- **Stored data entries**
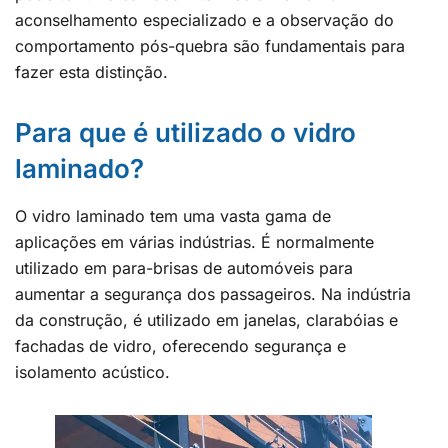
aconselhamento especializado e a observação do
comportamento pós-quebra são fundamentais para
fazer esta distinção.
Para que é utilizado o vidro
laminado?
O vidro laminado tem uma vasta gama de
aplicações em várias indústrias. É normalmente
utilizado em para-brisas de automóveis para
aumentar a segurança dos passageiros. Na indústria
da construção, é utilizado em janelas, clarabóias e
fachadas de vidro, oferecendo segurança e
isolamento acústico.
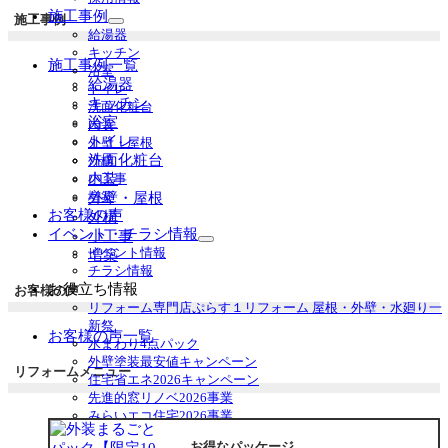
施工事例
施工事例
サ
給湯器
ブ
キッチン
施工事例一覧
メ
浴室
ニ
給湯器
トイレ
ュ
キッチン
洗面化粧台
ー
浴室
内装
を
トイレ
外壁・屋根
展
洗面化粧台
外構
開
内装
小工事
増築
外壁・屋根
お客様の声
外構
イベント・チラシ情報
小工事
サ
イベント情報
増築
ブ
チラシ情報
メ
お役立ち情報
お客様の声
ニ
リフォーム専門店ぷらす１リフォーム 屋根・外壁・水廻り一
ュ
新祭
お客様の声一覧
ー
水まわり4点パック
を
外壁塗装最安値キャンペーン
リフォームメニュー
展
住宅省エネ2026キャンペーン
開
先進的窓リノベ2026事業
みらいエコ住宅2026事業
給湯省エネ2026事業
お得なパッケージ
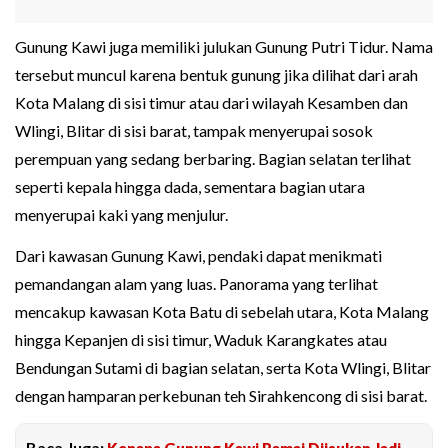
Gunung Kawi juga memiliki julukan Gunung Putri Tidur. Nama
tersebut muncul karena bentuk gunung jika dilihat dari arah
Kota Malang di sisi timur atau dari wilayah Kesamben dan
Wlingi, Blitar di sisi barat, tampak menyerupai sosok
perempuan yang sedang berbaring. Bagian selatan terlihat
seperti kepala hingga dada, sementara bagian utara
menyerupai kaki yang menjulur.
Dari kawasan Gunung Kawi, pendaki dapat menikmati
pemandangan alam yang luas. Panorama yang terlihat
mencakup kawasan Kota Batu di sebelah utara, Kota Malang
hingga Kepanjen di sisi timur, Waduk Karangkates atau
Bendungan Sutami di bagian selatan, serta Kota Wlingi, Blitar
dengan hamparan perkebunan teh Sirahkencong di sisi barat.
Baca Juga:
Kenapa Gunung Kawi Ramai Diisukan Jadi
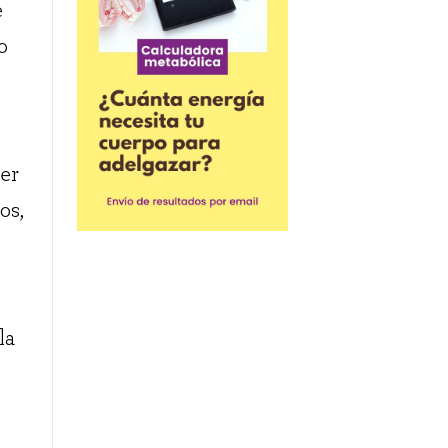
e
o
er
os,
la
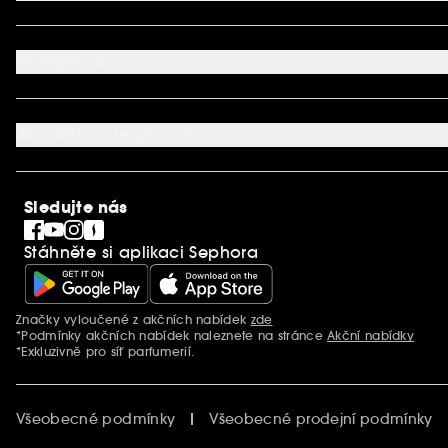
Dodací podmínky
Můj účet
Způsob platby
Aplikace SEPHORA
Kontaktujte nás
O Sephora
Věrnostní program
Mapa stránky
Dárková karta SEPHORA
O společnosti Sephora
Služby v prodejnách
Kariéra
Nastavení souborů cookie
Aktuality a inspirace
Společenská odpovědnost
Mezinárodní stránky
SEPHORiA
PRO Team
Clean At Sephora
Sledujte nás
Blog Sephora
Singles´ Day
Stáhněte si aplikaci Sephora
Black Friday
Cyber Monday
Vánoce
Značky vyloučené z akčních nabídek
zde
Další informace
*Podmínky akčních nabídek naleznete na stránce
Akční nabídky
*Exkluzivně pro síť parfumerií.
Všeobecné podmínky
Všeobecné prodejní podmínky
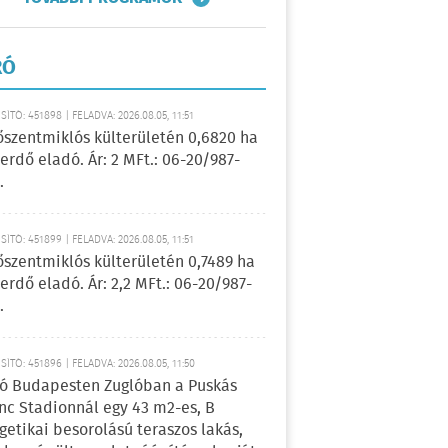
RÓ
ÍTÓ: 451898 | FELADVA: 2026.08.05, 11:51
őszentmiklós külterületén 0,6820 ha
erdő eladó. Ár: 2 MFt.: 06-20/987-
.
ÍTÓ: 451899 | FELADVA: 2026.08.05, 11:51
őszentmiklós külterületén 0,7489 ha
erdő eladó. Ár: 2,2 MFt.: 06-20/987-
.
ÍTÓ: 451896 | FELADVA: 2026.08.05, 11:50
ó Budapesten Zuglóban a Puskás
nc Stadionnál egy 43 m2-es, B
getikai besorolású teraszos lakás,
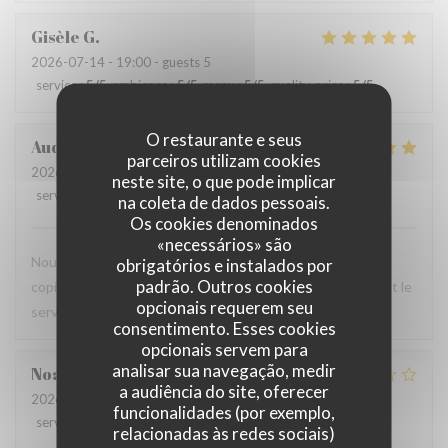
Gisèle
G
2026-07-14
- 19:00 - guests 5
service
:
5
/5
ambience
:
5
/5
menu
:
5
/5
quality_price
:
5
/5
O restaurante e seus
Audrey
R
parceiros utilizam cookies
2026-07-12
- 12:00 - guests 2
neste site, o que pode implicar
service
:
5
/5
ambience
:
4
/5
menu
:
5
/5
quality_price
:
4
/5
na coleta de dados pessoais.
Os cookies denominados
«necessários» são
Nous avons testé le Sister's café pour un brunch entre
obrigatórios e instalados por
padrão. Outros cookies
copines et n'avons pas été déçues : le menu est copieux et le
opcionais requerem seu
service très agréable.
consentimento. Esses cookies
opcionais servem para
analisar sua navegação, medir
Noah
V
a audiência do site, oferecer
2026-07-07
- 19:30 - guests 6
funcionalidades (por exemplo,
service
:
4
/5
ambience
:
4
/5
menu
:
1
/5
quality_price
:
1
/5
relacionadas às redes sociais)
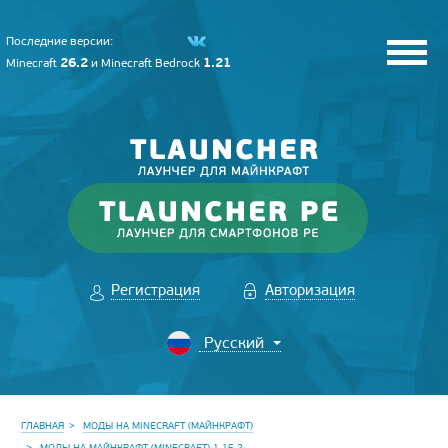
Последние версии:
26.2
1.21
Minecraft
и
Minecraft Bedrock
Регистрация
Авторизация
ГЛАВНАЯ
МОДЫ НА MINECRAFT (МАЙНКРАФТ)
МОДЫ НА МАЙНКРАФТ (MINECRAFT) 1.15.2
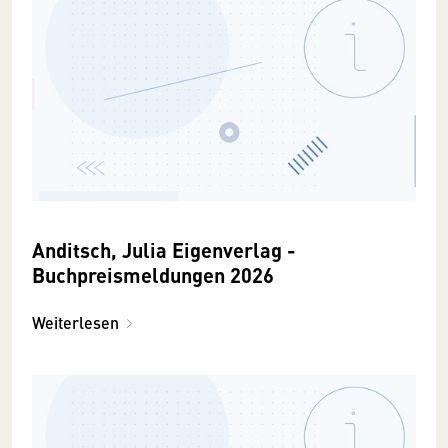
Anditsch, Julia Eigenverlag -
Buchpreismeldungen 2026
Weiterlesen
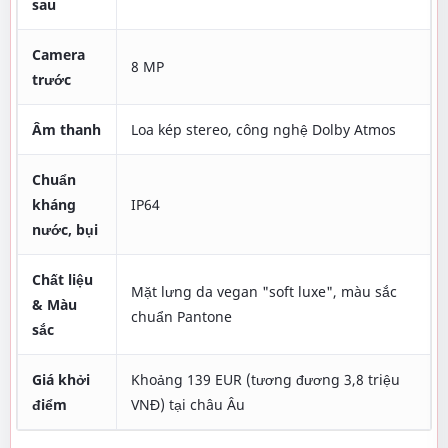
sau
Camera
8 MP
trước
Âm thanh
Loa kép stereo, công nghệ Dolby Atmos
Chuẩn
kháng
IP64
nước, bụi
Chất liệu
Mặt lưng da vegan "soft luxe", màu sắc
& Màu
chuẩn Pantone
sắc
Giá khởi
Khoảng 139 EUR (tương đương 3,8 triệu
điểm
VNĐ) tại châu Âu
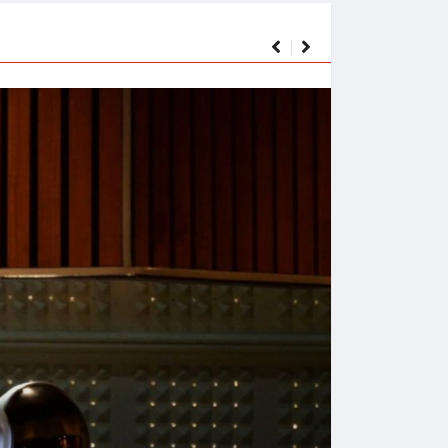
WISSEN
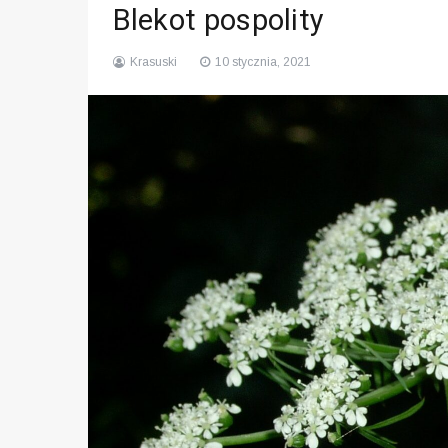
Blekot pospolity
Krasuski
10 stycznia, 2021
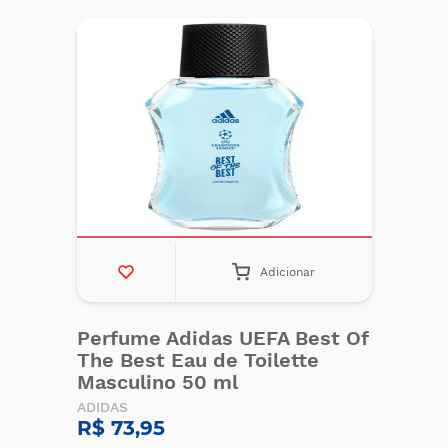
Adicionar
Perfume Adidas UEFA Best Of
The Best Eau de Toilette
Masculino 50 ml
ADIDAS
R$ 73,95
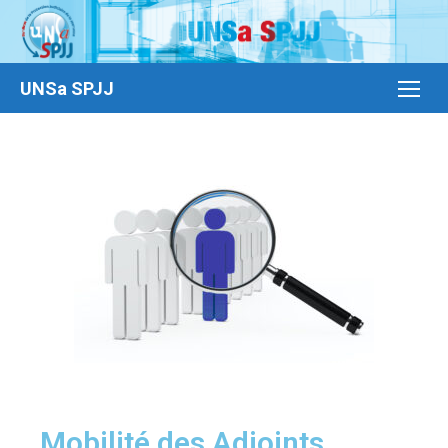
UNSa SPJJ
Mobilité des Adjoints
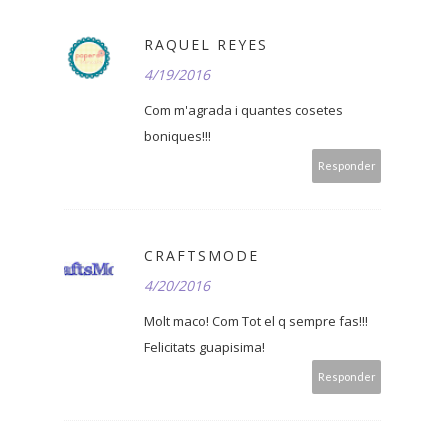
RAQUEL REYES
4/19/2016
Com m'agrada i quantes cosetes
boniques!!!
Responder
CRAFTSMODE
4/20/2016
Molt maco! Com Tot el q sempre fas!!!
Felicitats guapisima!
Responder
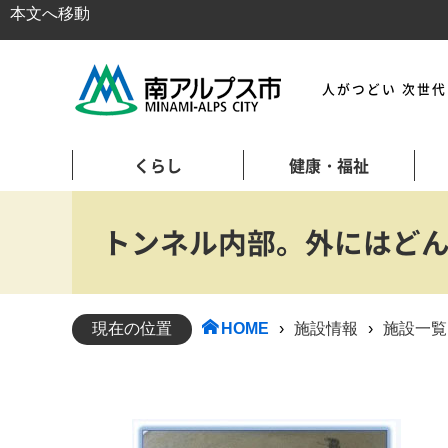
本文へ移動
人がつどい 次世
くらし
健康・福祉
トンネル内部。外にはどん
現在の位置
HOME
›
施設情報
›
施設一覧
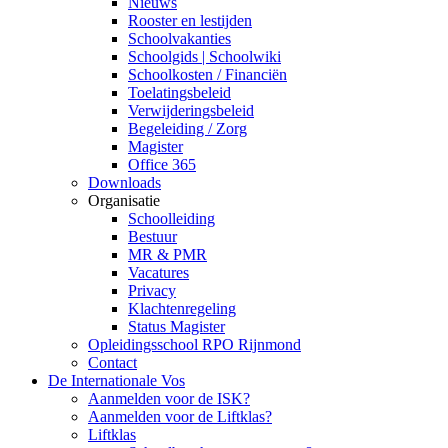
Nieuws
Rooster en lestijden
Schoolvakanties
Schoolgids | Schoolwiki
Schoolkosten / Financiën
Toelatingsbeleid
Verwijderingsbeleid
Begeleiding / Zorg
Magister
Office 365
Downloads
Organisatie
Schoolleiding
Bestuur
MR & PMR
Vacatures
Privacy
Klachtenregeling
Status Magister
Opleidingsschool RPO Rijnmond
Contact
De Internationale Vos
Aanmelden voor de ISK?
Aanmelden voor de Liftklas?
Liftklas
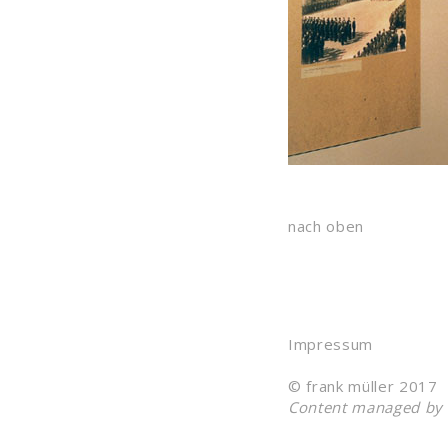
nach oben
Impressum
© frank müller 2017
Content managed by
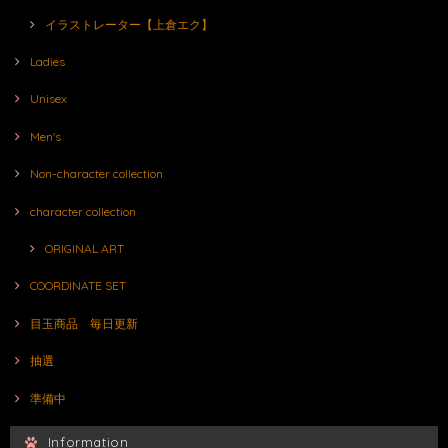
イラストレーター【上倉エク】
Ladies
Unisex
Men's
Non-character collection
character collection
ORIGINAL ART
COORDINATE SET
目玉商品 毎日更新
抽選
準備中
Information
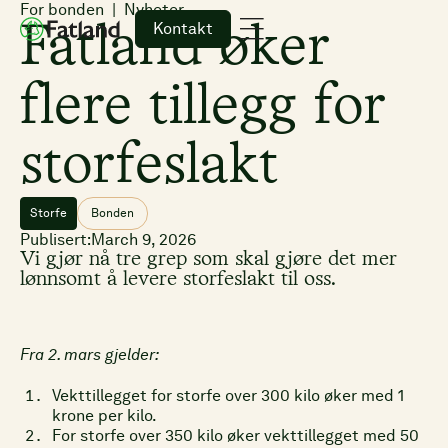
For bonden
Nyheter
Kontakt
Fatland øker
flere tillegg for
storfeslakt
Storfe
Bonden
Publisert:
March 9, 2026
Vi gjør nå tre grep som skal gjøre det mer
lønnsomt å levere storfeslakt til oss.
Fra 2. mars gjelder:
Vekttillegget for storfe over 300 kilo øker med 1
krone per kilo.
For storfe over 350 kilo øker vekttillegget med 50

- **Task item**
List, from the entries above, every line in which the word "Aanmelden" shows up.

- **Result for this exercise**
Aanmelden voor de ISK?
Aanmelden voor de Liftklas?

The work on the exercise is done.